WORK TASK: Leaving out every image, restate all the records word for word.

━━━ EXTRACTED RECORDS

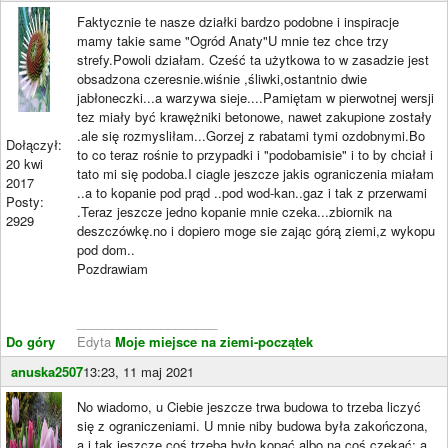
Faktycznie te nasze działki bardzo podobne i inspiracje
mamy takie same "Ogród Anaty"U mnie tez chce trzy
strefy.Powoli działam. Cześć ta użytkowa to w zasadzie jest
obsadzona czeresnie.wiśnie ,śliwki,ostantnio dwie
jabłoneczki...a warzywa sieje....Pamiętam w pierwotnej wersji
tez miały być krawężniki betonowe, nawet zakupione zostały
.ale się rozmysliłam...Gorzej z rabatami tymi ozdobnymi.Bo
Dołączył:
to co teraz rośnie to przypadki i "podobamisie" i to by chciał i
20 kwi
tato mi się podoba.I ciagle jeszcze jakis ograniczenia miałam
2017
..a to kopanie pod prąd ..pod wod-kan..gaz i tak z przerwami
Posty:
.Teraz jeszcze jedno kopanie mnie czeka...zbiornik na
2929
deszczówkę.no i dopiero moge sie zając górą ziemi,z wykopu
pod dom..
Pozdrawiam
____________________
Do góry
Edyta
Moje miejsce na ziemi-początek
anuska2507
13:23, 11 maj 2021
No wiadomo, u Ciebie jeszcze trwa budowa to trzeba liczyć
się z ograniczeniami. U mnie niby budowa była zakończona,
a i tak jeszcze coś trzeba było kopać albo na coś czekać: a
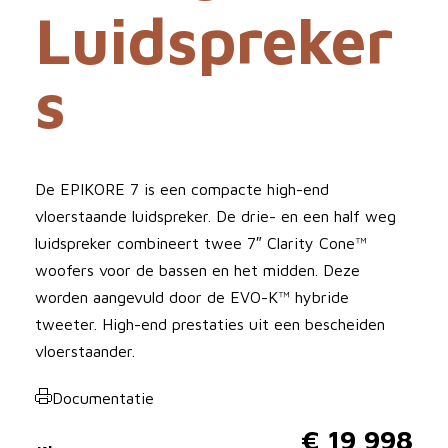
Luidspreker
s
De EPIKORE 7 is een compacte high-end
vloerstaande luidspreker. De drie- en een half weg
luidspreker combineert twee 7″ Clarity Cone™
woofers voor de bassen en het midden. Deze
worden aangevuld door de EVO-K™ hybride
tweeter. High-end prestaties uit een bescheiden
vloerstaander.
Documentatie
€
19 998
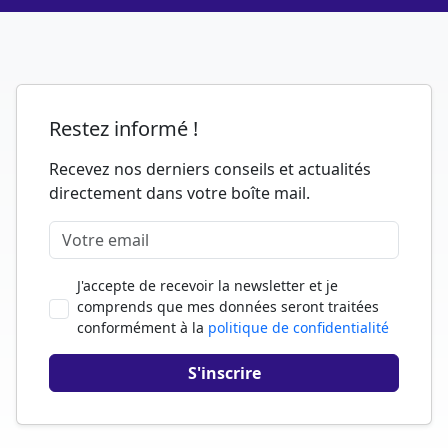
Restez informé !
Recevez nos derniers conseils et actualités
directement dans votre boîte mail.
J'accepte de recevoir la newsletter et je
comprends que mes données seront traitées
conformément à la
politique de confidentialité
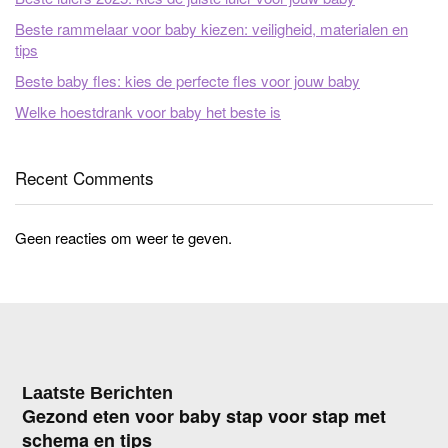
Beste rammelaar voor baby kiezen: veiligheid, materialen en
tips
Beste baby fles: kies de perfecte fles voor jouw baby
Welke hoestdrank voor baby het beste is
Recent Comments
Geen reacties om weer te geven.
Laatste Berichten
Gezond eten voor baby stap voor stap met
schema en tips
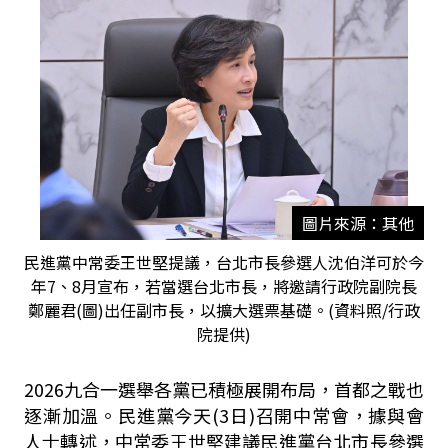
圖片來源：其他
民進黨中常委王世堅提議，台北市長參選人沈伯洋可於今
年7、8月宣布，若當選台北市長，將邀請行政院副院長
鄭麗君(圖)出任副市長，以擴大選票基礎。(資料照/行政
院提供)
2026九合一選舉各黨已積極展開布局，首都之戰也
逐漸加溫。民進黨今天(3日)召開中常會，據與會
人士轉述，中常委王世堅建議民進黨台北市長參選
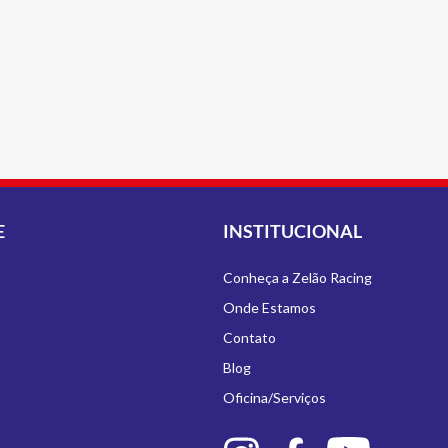
E
INSTITUCIONAL
Conheça a Zelão Racing
Onde Estamos
Contato
Blog
Oficina/Serviços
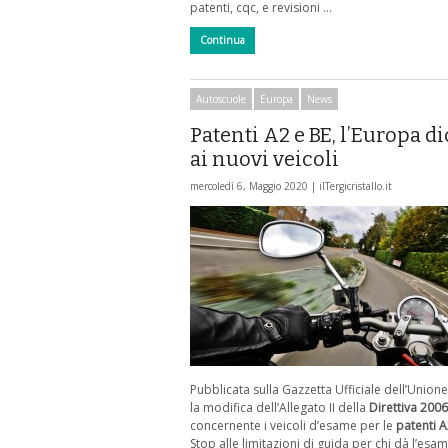
patenti, cqc, e revisioni …
Continua
Autoscuole
Europa
News
Patenti A2 e BE, l’Europa di
ai nuovi veicoli
mercoledì 6, Maggio 2020 |
ilTergicristallo.it
Pubblicata sulla Gazzetta Ufficiale dell’Unio
la modifica dell’Allegato II della
Direttiva 200
concernente i veicoli d’esame per le
patenti 
Stop alle limitazioni di guida per chi dà l’esa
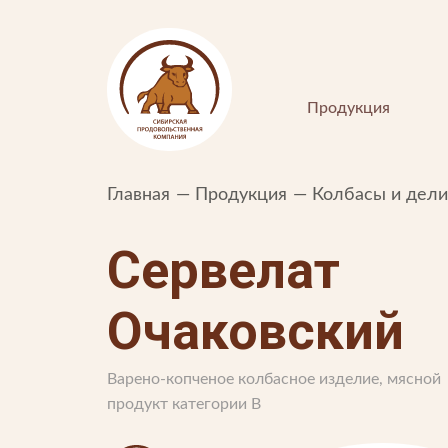
Продукция
Главная
Продукция
Колбасы и дел
Сервелат
Очаковский
ПОКУПАТЕЛЯМ
Варено-копченое колбасное изделие, мясной
Интернет-магазин
продукт категории В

━━━━━━

ANSWER BOX:
Faktycznie te nasze działki bardzo podobne i inspiracje
mamy takie same "Ogród Anaty"U mnie tez chce trzy
strefy.Powoli działam. Cześć ta użytkowa to w zasadzie jest
obsadzona czeresnie.wiśnie ,śliwki,ostantnio dwie
jabłoneczki...a warzywa sieje....Pamiętam w pierwotnej wersji
tez miały być krawężniki betonowe, nawet zakupione zostały
.ale się rozmysliłam...Gorzej z rabatami tymi ozdobnymi.Bo
Dołączył:
to co teraz rośnie to przypadki i "podobamisie" i to by chciał i
20 kwi
tato mi się podoba.I ciagle jeszcze jakis ograniczenia miałam
2017
..a to kopanie pod prąd ..pod wod-kan..gaz i tak z przerwami
Posty:
.Teraz jeszcze jedno kopanie mnie czeka...zbiornik na
2929
deszczówkę.no i dopiero moge sie zając górą ziemi,z wykopu
pod dom..
Pozdrawiam
____________________
Do góry
Edyta
Moje miejsce na ziemi-początek
anuska2507
13:23, 11 maj 2021
No wiadomo, u Ciebie jeszcze trwa budowa to trzeba liczyć
się z ograniczeniami. U mnie niby budowa była zakończona,
a i tak jeszcze coś trzeba było kopać albo na coś czekać: a
Luidspreker
s
De EPIKORE 7 is een compacte high-end
vloerstaande luidspreker. De drie- en een half weg
luidspreker combineert twee 7″ Clarity Cone™
woofers voor de bassen en het midden. Deze
worden aangevuld door de EVO-K™ hybride
tweeter. High-end prestaties uit een bescheiden
vloerstaander.
Documentatie
€
19 998
Restez informé !
Recevez nos derniers conseils et actualités
directement dans votre boîte mail.
J'accepte de recevoir la newsletter et je
comprends que mes données seront traitées
conformément à la
politique de confidentialité
Beste rammelaar voor baby kiezen: veiligheid, materialen en
tips
Beste baby fles: kies de perfecte fles voor jouw baby
Welke hoestdrank voor baby het beste is
Recent Comments
Geen reacties om weer te geven.
Laatste Berichten
Gezond eten voor baby stap voor stap met
schema en tips
圖片來源：其他
民進黨中常委王世堅提議，台北市長參選人沈伯洋可於今
年7、8月宣布，若當選台北市長，將邀請行政院副院長
鄭麗君(圖)出任副市長，以擴大選票基礎。(資料照/行政
院提供)
2026九合一選舉各黨已積極展開布局，首都之戰也
逐漸加溫。民進黨今天(3日)召開中常會，據與會
人士轉述，中常委王世堅建議民進黨台北市長參選
E
INSTITUCIONAL
Conheça a Zelão Racing
Onde Estamos
Contato
Blog
Oficina/Serviços
patenti, cqc, e revisioni …
Continua
Autoscuole
Europa
News
Patenti A2 e BE, l’Europa di
ai nuovi veicoli
mercoledì 6, Maggio 2020 |
ilTergicristallo.it
Pubblicata sulla Gazzetta Ufficiale dell’Unio
la modifica dell’Allegato II della
Direttiva 200
concernente i veicoli d’esame per le
patenti 
Stop alle limitazioni di guida per chi dà l’esa
Продукция
Главная
Продукция
Колбасы и дел
Сервелат
Очаковский
ПОКУПАТЕЛЯМ
Варено-копченое колбасное изделие, мясной
Интернет-магазин
продукт категории В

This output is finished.